[GIS] How to optimize this ST_Distance query

postgispostgresqlst-distancest-dwithin

I am using ST_Distance in postgis to get the closest point in a table to each polygon in another table. This query is taking a long time to run (2 hours with 18,000 records in the polygon table and 7,500 records in the point table). I am calculating the distance in miles and also limiting the search to points that are within 100 miles (160934 meters) of each polygon. What else could I do to speed this up? The geometries are all in SRID 4326, and I have created spatial indexes on both tables. I'm running postgresql 9.5 with postgis 2.2.2. Here is the query:

SELECT DISTINCT ON(g1.gid) g1.*, g2.plant_name As closest_utility_name,
g2.primsource As closest_utility_type,
round(ST_Distance(g1.geom::geography,g2.geom::geography) * 0.000621371) As closest_utility_miles
INTO parcels_utility
FROM parcels As g1, powerplants_us_201603 As g2
WHERE ST_DWithin(g1.geom, g2.geom, 160934)
ORDER BY g1.gid, closest_utility_miles;

Explain provides this query plan:

"Unique  (cost=11006.38..11006.60 rows=45 width=713)"
"  ->  Sort  (cost=11006.38..11006.49 rows=45 width=713)"
"        Sort Key: g1.gid, (round((_st_distance((g1.geom)::geography, (g2.geom)::geography, '0'::double precision, true) * '0.000621371'::double precision)))"
"        ->  Nested Loop  (cost=0.15..11005.14 rows=45 width=713)"
"              ->  Seq Scan on parcels g1  (cost=0.00..1692.01 rows=18001 width=653)"
"              ->  Index Scan using powerplants_us_201603_gix on powerplants_us_201603 g2  (cost=0.15..0.51 rows=1 width=60)"
"                    Index Cond: (geom && st_expand(g1.geom, '160934'::double precision))"
"                    Filter: ((g1.geom && st_expand(geom, '160934'::double precision)) AND _st_dwithin(g1.geom, geom, '160934'::double precision))"
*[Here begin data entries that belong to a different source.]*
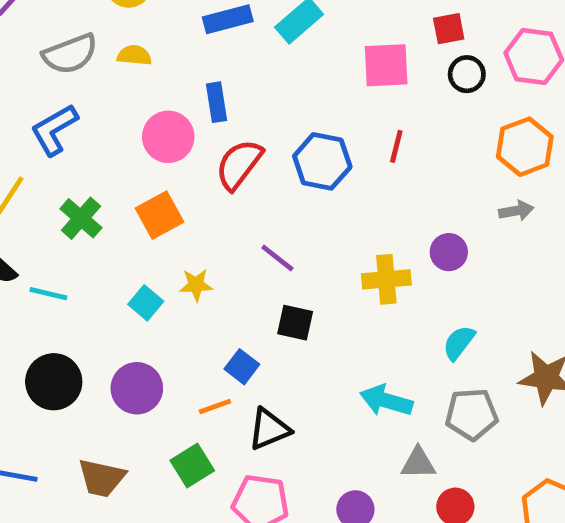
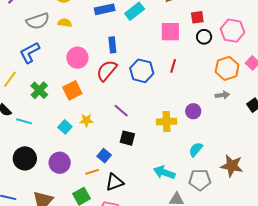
blue rectangle: (217, 102) -> (112, 45), moved

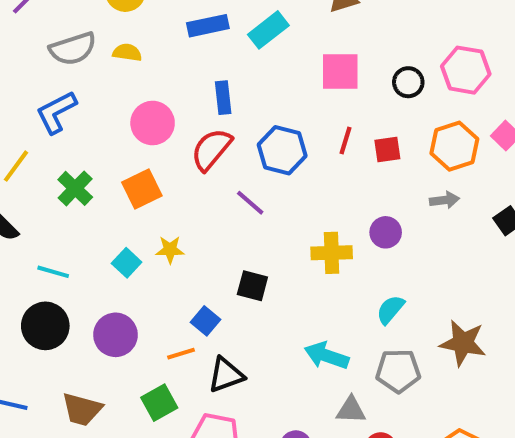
red square: (197, 17) -> (387, 150), moved
purple line: (121, 111) -> (250, 203), moved
cyan line: (24, 121) -> (53, 272), moved

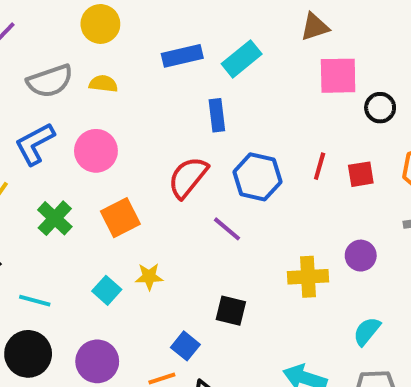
pink square: (340, 71) -> (338, 76), moved
blue rectangle: (223, 98) -> (217, 115), moved
pink circle: (153, 123) -> (96, 151), moved

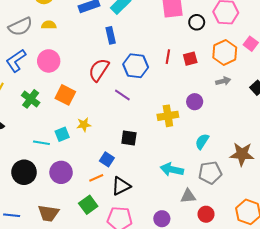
orange square: (120, 218) -> (65, 95), turned -30
cyan square: (107, 290) -> (62, 134), turned 32
cyan line: (35, 301) -> (41, 143), moved

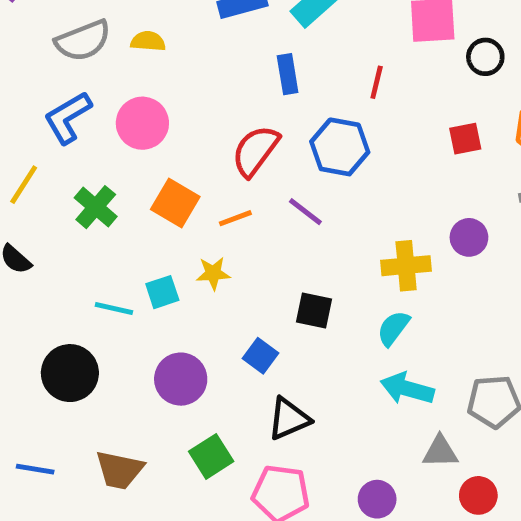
red line: (168, 57) -> (377, 82), moved
cyan semicircle: (202, 141) -> (393, 328), moved
purple circle: (61, 172) -> (181, 379), moved
orange line: (96, 178) -> (235, 218), moved

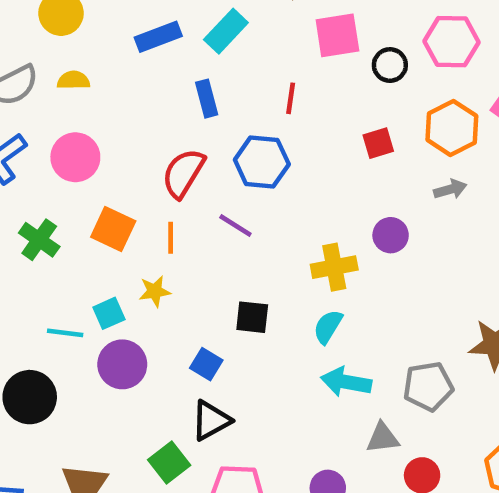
orange line: (235, 218) -> (171, 238), turned -64
purple circle: (181, 379) -> (122, 364), moved
black triangle: (289, 419) -> (211, 420), moved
Based on the comment below I've updated the ST_DWithin function to use the geography type:

SELECT DISTINCT ON(g1.gid) g1.*, g2.plant_name As closest_utility_name,
g2.primsource As closest_utility_type,
round(ST_Distance(g1.geom::geography,g2.geom::geography) * 0.000621371) As closest_utility_miles
INTO parcels_utility
FROM parcels As g1, powerplants_us_201603 As g2
WHERE ST_DWithin(g1.geom::geography, g2.geom::geography, 160934)
ORDER BY g1.gid, closest_utility_miles;

It has been running now for about an hour, the query plan is below:

"Unique  (cost=612038648.76..612038650.68 rows=200 width=455)"
"  ->  Sort  (cost=612038648.76..612038649.72 rows=383 width=455)"
"        Sort Key: g1.gid, (round((_st_distance((g1.geom)::geography, (g2.geom)::geography, '0'::double precision, true) * '0.000621371'::double precision)))"
"        ->  Nested Loop  (cost=0.00..612038632.33 rows=383 width=455)"
"              Join Filter: (((g1.geom)::geography && _st_expand((g2.geom)::geography, '160934'::double precision)) AND ((g2.geom)::geography && _st_expand((g1.geom)::geography, '160934'::double precision)) AND _st_dwithin((g1.geom)::geography, (g2.geom)::g (...)"
"              ->  Seq Scan on parcels g1  (cost=0.00..20630.55 rows=152755 width=395)"
"              ->  Materialize  (cost=0.00..430.86 rows=7524 width=60)"
"                    ->  Seq Scan on powerplants_us_201603 g2  (cost=0.00..393.24 rows=7524 width=60)"

Best Answer

You're mixing units in your original attempt, and improperly using geography in your second. I'll provide a geography solution, though if your data are local the very highest performance will be using planar (not 4326) geometry.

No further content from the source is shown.